===== Data to process =====

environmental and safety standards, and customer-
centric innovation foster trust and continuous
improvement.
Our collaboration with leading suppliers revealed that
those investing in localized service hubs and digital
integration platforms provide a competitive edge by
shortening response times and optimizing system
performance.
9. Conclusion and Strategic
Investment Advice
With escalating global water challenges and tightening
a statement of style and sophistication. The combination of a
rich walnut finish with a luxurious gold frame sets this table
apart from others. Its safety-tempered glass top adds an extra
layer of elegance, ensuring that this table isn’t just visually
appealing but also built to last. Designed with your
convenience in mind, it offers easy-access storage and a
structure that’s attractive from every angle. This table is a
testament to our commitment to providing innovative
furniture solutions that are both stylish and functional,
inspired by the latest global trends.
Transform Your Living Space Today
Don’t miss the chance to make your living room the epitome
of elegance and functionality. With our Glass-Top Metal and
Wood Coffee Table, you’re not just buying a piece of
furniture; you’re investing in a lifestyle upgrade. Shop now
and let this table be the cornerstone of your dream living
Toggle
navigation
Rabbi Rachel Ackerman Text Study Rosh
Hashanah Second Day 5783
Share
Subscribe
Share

=====
===== Data to process =====

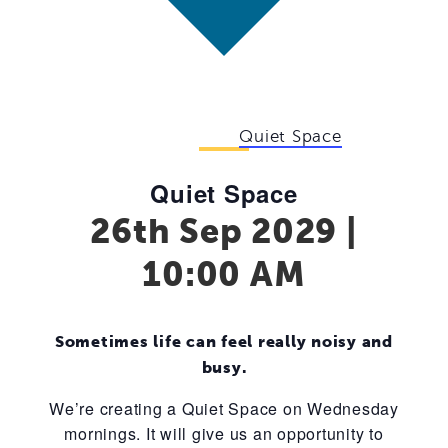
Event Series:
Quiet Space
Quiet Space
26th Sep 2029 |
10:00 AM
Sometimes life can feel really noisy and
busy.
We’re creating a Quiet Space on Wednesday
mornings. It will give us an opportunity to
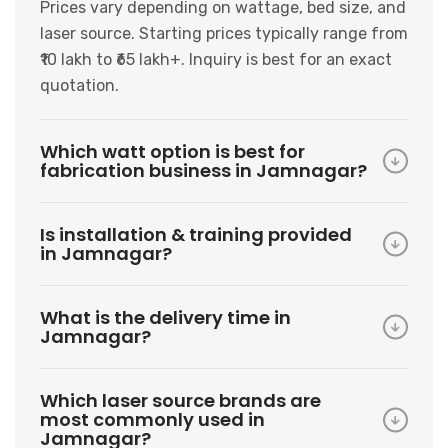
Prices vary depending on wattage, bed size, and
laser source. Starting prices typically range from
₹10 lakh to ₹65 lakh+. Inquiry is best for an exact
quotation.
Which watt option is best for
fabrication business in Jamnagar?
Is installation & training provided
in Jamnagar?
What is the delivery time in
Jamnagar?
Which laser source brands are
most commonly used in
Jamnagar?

=====
===== Data to process =====

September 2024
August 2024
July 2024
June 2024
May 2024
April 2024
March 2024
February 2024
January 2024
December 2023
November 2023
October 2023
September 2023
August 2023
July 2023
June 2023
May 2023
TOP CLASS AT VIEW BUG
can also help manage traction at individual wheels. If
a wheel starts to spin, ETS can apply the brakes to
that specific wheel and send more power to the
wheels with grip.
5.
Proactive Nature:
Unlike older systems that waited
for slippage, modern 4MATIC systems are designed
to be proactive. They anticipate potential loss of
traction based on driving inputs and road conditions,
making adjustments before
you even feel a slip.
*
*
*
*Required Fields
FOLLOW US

=====

Pull out every line in the material above where "source" occurs.

laser source. Starting prices typically range from
Which laser source brands are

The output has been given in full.